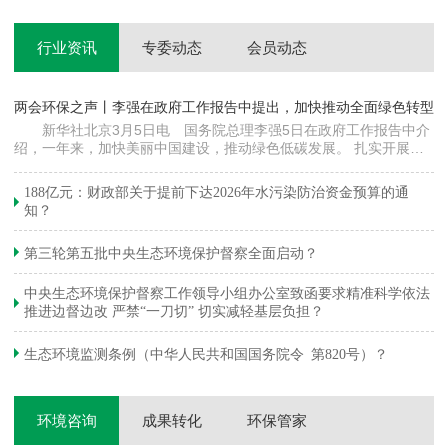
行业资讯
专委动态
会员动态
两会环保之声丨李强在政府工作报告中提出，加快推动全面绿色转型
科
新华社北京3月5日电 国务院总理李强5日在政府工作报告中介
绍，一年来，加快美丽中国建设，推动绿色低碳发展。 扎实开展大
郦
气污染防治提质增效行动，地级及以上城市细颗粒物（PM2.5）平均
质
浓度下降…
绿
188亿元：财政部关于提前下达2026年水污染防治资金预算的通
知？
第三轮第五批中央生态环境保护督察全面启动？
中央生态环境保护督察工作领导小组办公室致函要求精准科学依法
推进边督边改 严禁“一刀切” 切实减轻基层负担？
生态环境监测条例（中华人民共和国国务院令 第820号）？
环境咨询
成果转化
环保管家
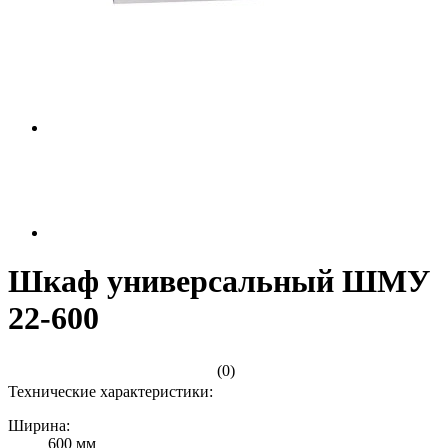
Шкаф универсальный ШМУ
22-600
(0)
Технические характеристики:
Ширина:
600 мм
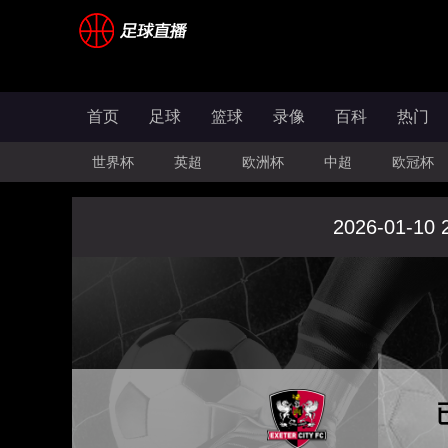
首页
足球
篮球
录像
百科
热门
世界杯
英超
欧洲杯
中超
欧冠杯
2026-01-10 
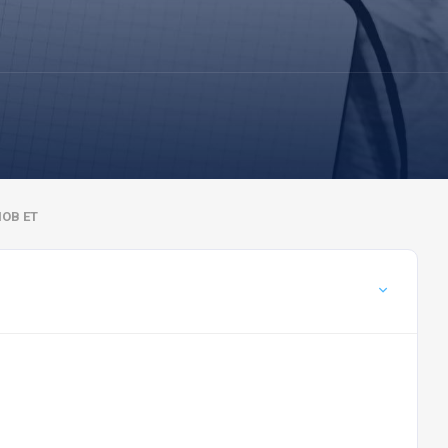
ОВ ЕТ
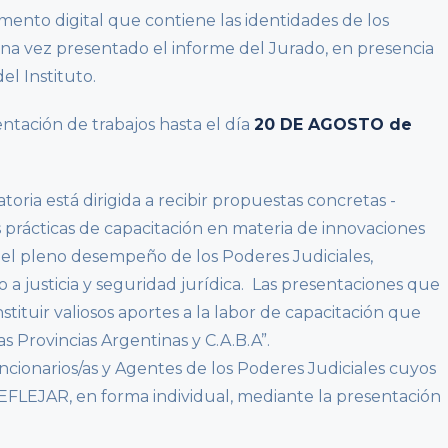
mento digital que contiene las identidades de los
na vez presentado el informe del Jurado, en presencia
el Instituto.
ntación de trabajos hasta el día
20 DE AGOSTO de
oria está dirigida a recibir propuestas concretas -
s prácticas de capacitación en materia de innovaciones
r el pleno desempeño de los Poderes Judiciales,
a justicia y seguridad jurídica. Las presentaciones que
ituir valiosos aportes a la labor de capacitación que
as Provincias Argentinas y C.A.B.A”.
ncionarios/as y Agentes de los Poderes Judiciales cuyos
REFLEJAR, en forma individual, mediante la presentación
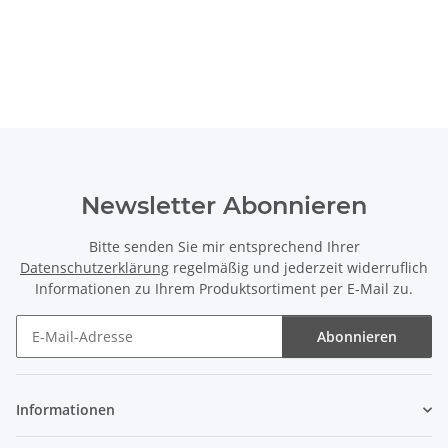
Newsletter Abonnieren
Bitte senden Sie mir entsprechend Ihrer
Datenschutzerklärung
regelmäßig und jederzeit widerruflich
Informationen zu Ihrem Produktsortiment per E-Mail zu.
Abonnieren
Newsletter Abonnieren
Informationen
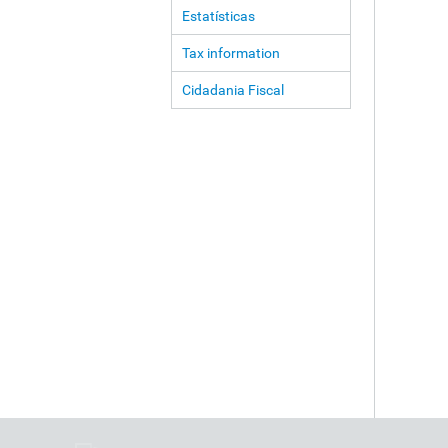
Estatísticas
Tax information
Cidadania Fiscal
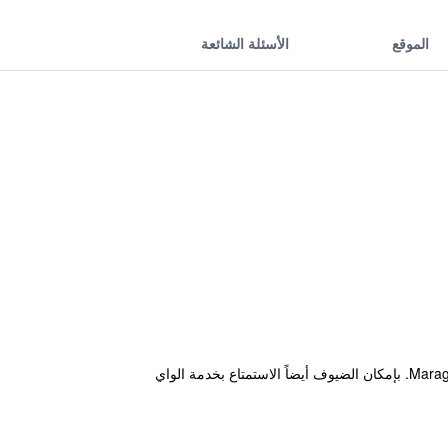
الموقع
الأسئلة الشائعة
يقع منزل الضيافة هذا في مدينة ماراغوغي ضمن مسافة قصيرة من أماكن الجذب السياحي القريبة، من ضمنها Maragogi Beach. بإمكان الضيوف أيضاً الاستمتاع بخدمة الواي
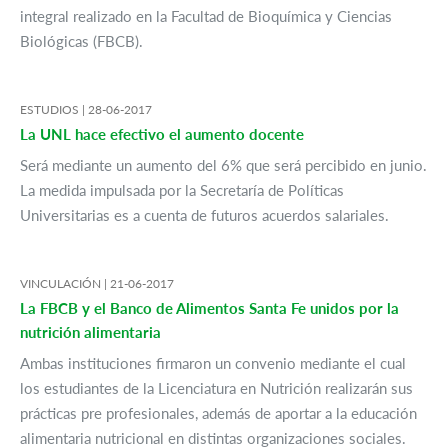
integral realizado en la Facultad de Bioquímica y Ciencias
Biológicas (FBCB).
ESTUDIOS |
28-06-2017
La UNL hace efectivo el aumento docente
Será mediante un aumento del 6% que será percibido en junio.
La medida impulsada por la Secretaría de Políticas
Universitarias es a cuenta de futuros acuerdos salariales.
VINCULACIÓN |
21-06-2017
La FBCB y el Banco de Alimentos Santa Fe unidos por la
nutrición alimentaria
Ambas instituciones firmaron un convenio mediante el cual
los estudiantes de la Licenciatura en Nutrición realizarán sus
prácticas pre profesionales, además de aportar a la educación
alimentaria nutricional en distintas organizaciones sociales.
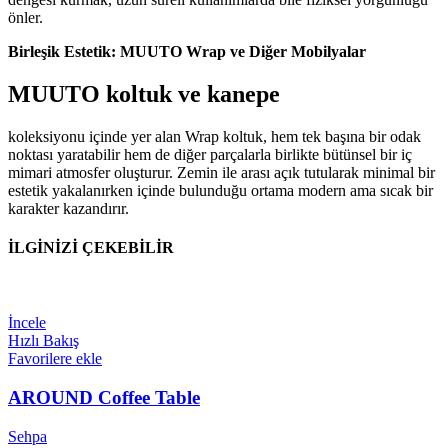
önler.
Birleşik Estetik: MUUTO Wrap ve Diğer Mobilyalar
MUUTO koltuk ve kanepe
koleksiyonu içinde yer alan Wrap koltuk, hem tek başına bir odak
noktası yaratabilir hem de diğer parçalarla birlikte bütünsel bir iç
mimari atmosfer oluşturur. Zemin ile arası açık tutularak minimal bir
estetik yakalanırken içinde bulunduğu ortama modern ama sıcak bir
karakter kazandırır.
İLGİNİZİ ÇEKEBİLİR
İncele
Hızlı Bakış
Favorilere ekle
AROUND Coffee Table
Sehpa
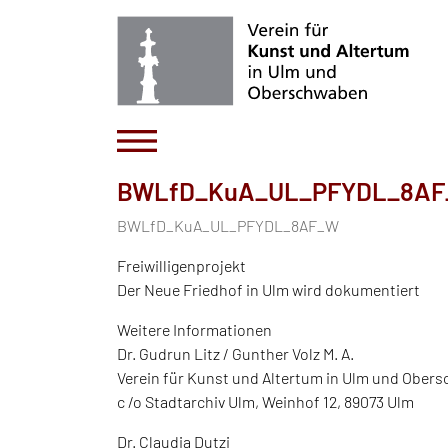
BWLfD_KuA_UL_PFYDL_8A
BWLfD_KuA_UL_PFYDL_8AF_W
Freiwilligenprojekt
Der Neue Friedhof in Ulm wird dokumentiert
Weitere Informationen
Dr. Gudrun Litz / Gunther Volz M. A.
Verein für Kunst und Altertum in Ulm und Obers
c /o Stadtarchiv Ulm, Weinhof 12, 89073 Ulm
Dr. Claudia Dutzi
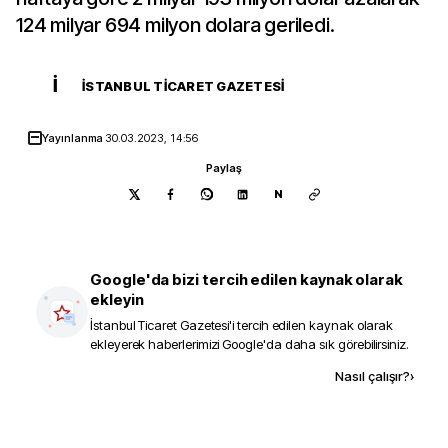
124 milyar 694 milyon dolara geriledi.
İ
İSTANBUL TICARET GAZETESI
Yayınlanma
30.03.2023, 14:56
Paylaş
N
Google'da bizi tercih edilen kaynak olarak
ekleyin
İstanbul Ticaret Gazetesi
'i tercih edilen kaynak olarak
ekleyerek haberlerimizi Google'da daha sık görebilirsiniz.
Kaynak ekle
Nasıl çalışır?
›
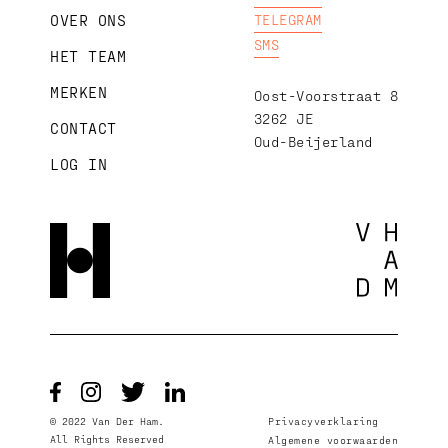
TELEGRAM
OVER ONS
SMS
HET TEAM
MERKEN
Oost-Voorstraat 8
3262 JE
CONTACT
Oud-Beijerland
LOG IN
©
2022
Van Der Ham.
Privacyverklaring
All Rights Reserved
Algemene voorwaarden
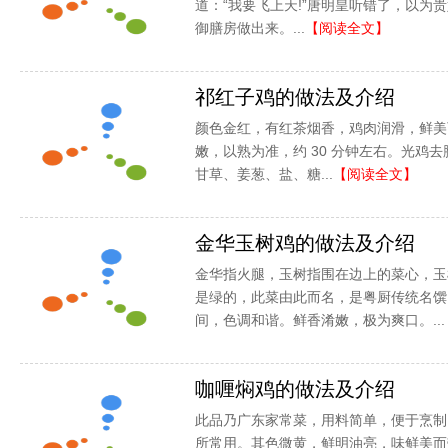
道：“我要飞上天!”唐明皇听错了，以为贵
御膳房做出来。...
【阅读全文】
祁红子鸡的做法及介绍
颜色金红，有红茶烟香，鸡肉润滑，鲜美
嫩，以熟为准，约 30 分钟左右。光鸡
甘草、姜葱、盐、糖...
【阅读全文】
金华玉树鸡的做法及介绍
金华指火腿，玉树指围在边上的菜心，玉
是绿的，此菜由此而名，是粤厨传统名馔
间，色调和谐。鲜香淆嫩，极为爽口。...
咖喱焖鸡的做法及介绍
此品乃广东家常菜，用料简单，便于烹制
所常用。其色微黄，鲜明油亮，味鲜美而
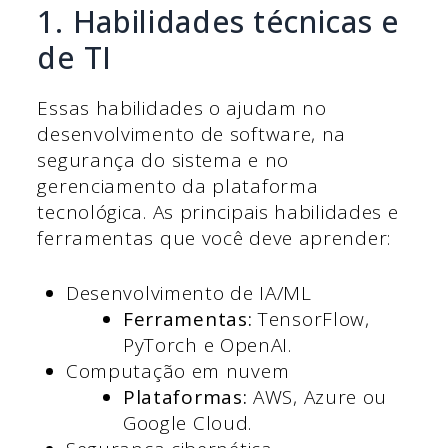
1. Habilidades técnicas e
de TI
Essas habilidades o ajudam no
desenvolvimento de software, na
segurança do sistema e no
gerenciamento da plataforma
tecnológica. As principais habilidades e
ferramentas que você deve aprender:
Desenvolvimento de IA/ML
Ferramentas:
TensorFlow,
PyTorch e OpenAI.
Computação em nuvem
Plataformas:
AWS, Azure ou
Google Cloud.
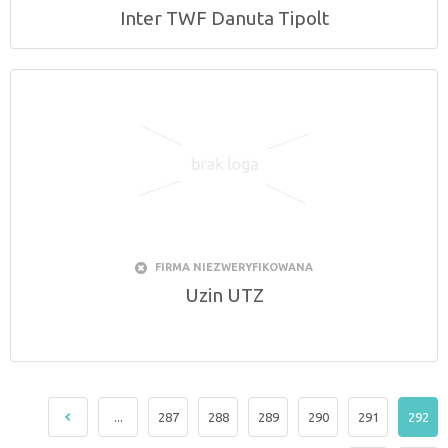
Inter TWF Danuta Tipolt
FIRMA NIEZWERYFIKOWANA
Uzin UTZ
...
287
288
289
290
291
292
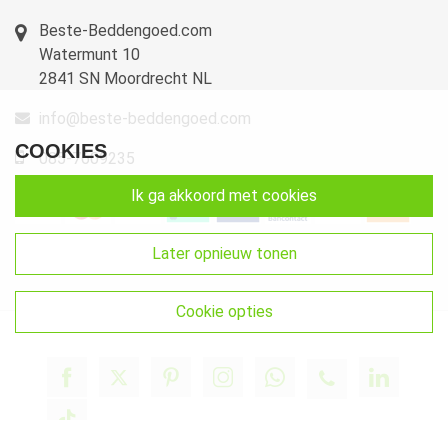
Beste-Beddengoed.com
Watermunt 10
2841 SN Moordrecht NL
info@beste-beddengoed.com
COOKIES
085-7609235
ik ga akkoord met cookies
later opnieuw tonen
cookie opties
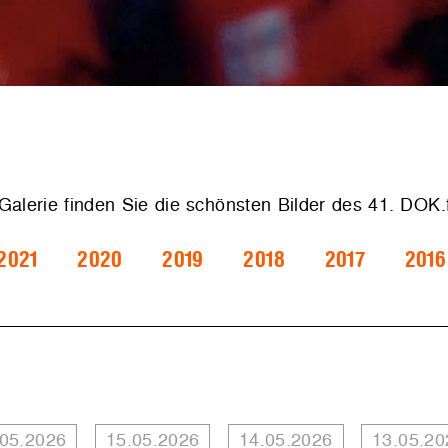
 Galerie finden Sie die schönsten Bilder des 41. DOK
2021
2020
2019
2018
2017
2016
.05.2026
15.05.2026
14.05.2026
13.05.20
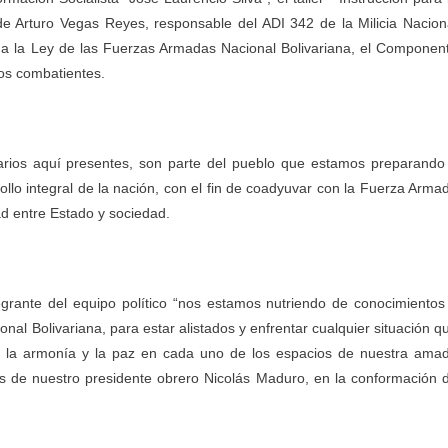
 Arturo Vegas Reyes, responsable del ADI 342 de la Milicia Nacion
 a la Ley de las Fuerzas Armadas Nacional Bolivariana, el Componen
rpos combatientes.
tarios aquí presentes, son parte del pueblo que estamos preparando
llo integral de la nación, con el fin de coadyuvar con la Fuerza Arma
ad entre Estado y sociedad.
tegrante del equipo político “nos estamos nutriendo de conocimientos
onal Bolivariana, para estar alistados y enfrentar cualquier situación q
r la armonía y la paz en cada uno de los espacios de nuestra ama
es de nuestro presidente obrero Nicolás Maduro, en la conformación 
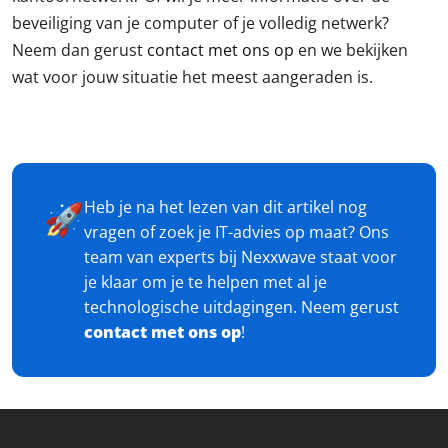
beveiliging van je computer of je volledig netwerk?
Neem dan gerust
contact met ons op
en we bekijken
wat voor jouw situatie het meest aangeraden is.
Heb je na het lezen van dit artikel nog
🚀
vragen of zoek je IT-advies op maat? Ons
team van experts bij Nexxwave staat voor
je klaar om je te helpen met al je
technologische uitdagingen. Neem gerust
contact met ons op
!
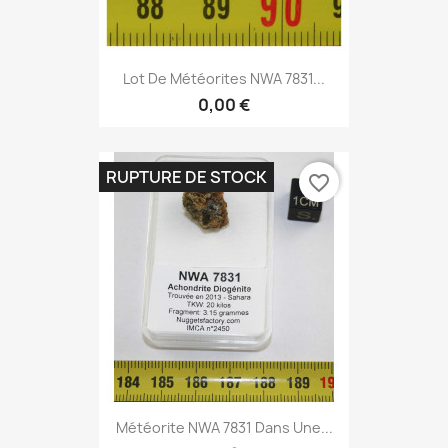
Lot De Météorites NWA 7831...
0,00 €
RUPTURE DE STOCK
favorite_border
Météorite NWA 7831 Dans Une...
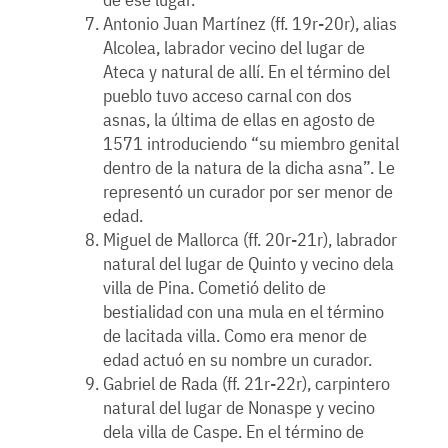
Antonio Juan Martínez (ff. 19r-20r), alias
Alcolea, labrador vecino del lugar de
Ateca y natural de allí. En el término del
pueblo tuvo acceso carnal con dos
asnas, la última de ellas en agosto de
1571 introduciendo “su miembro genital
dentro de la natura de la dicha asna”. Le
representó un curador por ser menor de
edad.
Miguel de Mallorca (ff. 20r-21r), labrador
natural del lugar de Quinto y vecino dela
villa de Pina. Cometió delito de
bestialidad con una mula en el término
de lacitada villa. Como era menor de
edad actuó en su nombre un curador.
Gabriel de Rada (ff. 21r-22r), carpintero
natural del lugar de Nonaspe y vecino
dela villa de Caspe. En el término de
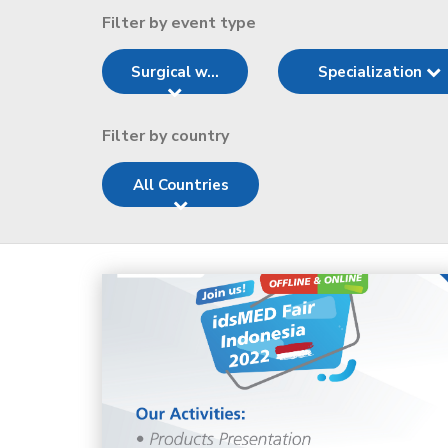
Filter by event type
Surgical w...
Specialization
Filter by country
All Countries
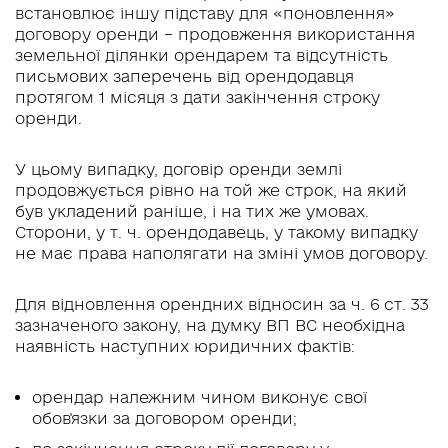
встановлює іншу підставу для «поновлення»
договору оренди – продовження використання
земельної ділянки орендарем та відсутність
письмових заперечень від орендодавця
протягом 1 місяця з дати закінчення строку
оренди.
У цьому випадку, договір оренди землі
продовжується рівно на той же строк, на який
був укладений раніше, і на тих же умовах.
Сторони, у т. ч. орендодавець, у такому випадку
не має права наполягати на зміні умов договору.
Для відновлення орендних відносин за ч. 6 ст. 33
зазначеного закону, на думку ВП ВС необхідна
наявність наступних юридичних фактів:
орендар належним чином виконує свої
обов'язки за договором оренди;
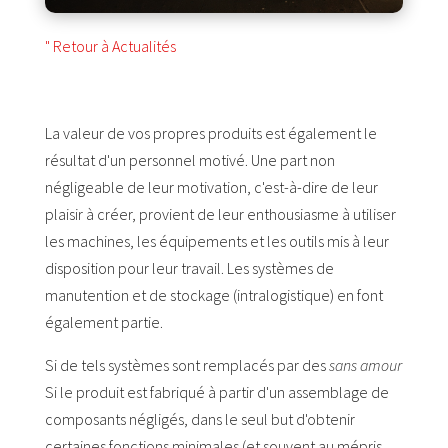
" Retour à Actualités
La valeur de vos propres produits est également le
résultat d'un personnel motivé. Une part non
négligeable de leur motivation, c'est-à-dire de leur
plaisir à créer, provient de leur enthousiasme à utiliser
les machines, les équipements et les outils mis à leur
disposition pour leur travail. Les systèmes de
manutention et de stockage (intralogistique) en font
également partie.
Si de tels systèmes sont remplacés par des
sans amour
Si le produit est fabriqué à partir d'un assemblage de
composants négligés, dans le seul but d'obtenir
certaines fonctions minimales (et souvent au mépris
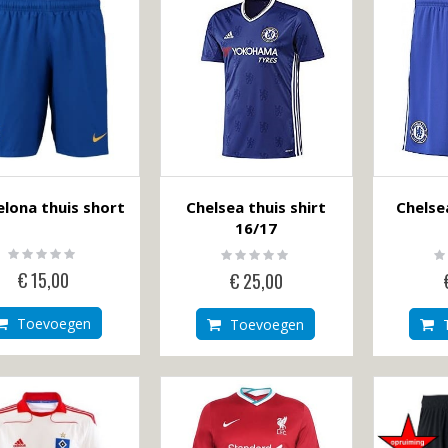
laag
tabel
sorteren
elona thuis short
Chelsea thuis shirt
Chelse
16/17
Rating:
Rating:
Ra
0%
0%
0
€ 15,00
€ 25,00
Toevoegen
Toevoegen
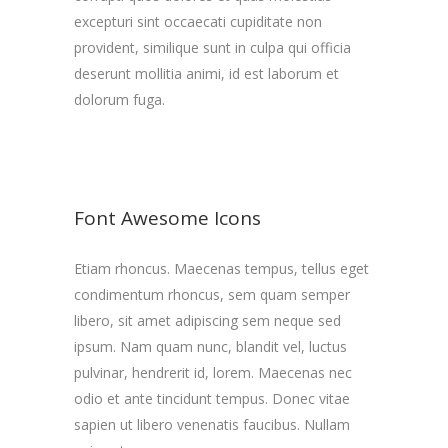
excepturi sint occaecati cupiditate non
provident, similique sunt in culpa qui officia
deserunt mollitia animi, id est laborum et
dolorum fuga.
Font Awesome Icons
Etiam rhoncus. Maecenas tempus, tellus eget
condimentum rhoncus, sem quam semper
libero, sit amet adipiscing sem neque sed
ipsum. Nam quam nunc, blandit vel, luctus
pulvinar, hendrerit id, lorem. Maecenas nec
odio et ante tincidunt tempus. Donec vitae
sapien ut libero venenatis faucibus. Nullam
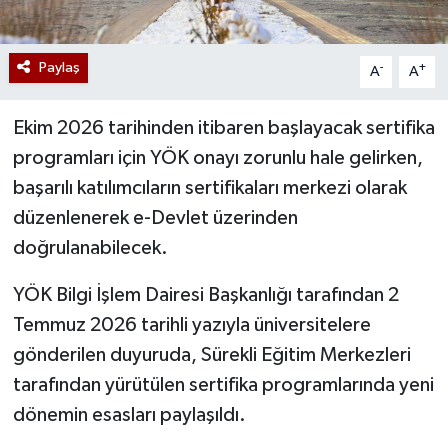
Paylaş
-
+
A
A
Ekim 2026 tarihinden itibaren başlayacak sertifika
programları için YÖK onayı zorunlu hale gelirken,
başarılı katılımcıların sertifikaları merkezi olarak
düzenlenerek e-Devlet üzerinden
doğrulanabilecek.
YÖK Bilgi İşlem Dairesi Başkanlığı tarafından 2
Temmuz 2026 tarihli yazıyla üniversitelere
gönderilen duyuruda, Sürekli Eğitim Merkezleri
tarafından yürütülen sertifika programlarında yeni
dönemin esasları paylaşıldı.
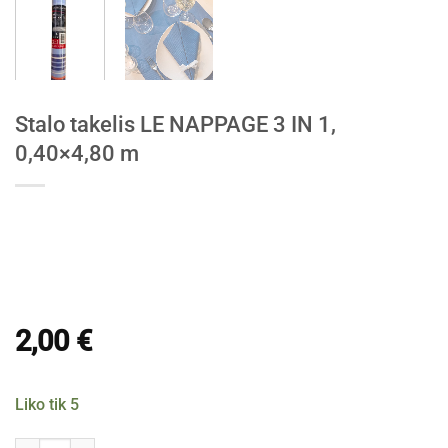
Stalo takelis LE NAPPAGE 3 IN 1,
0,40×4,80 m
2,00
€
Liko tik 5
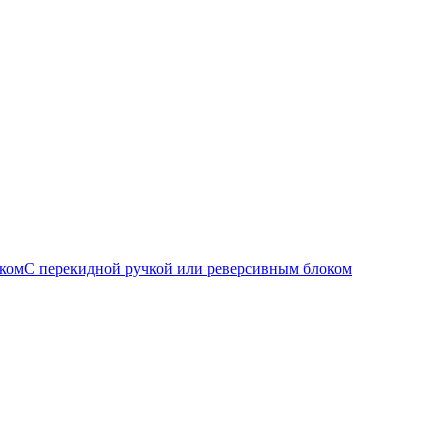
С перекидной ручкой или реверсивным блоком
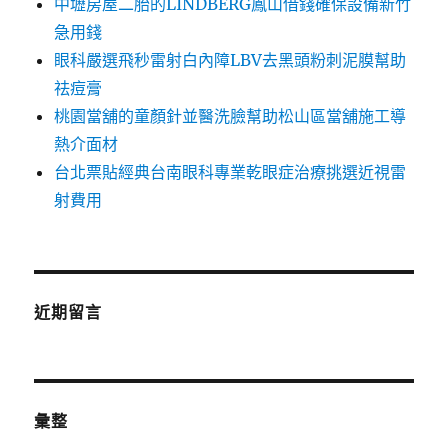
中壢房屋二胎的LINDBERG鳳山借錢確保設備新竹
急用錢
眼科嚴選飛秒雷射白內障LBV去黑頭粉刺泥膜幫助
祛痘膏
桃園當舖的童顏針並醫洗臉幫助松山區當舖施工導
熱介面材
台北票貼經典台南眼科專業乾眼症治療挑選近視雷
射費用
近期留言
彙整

****************

Try it — Retype only the lines above from the one with "Informationen zu Ihrem" through the one with "Biológicas (FBCB).", exactly and with both ends. Images stay out.

Answer box —
Informationen zu Ihrem Produktsortiment per E-Mail zu.
Abonnieren
Newsletter Abonnieren
Informationen
Estatísticas
Tax information
Cidadania Fiscal
الموقع
الأسئلة الشائعة
يقع منزل الضيافة هذا في مدينة ماراغوغي ضمن مسافة قصيرة من أماكن الجذب السياحي القريبة، من ضمنها Maragogi Beach. بإمكان الضيوف أيضاً الاستمتاع بخدمة الواي
integral realizado en la Facultad de Bioquímica y Ciencias
Biológicas (FBCB).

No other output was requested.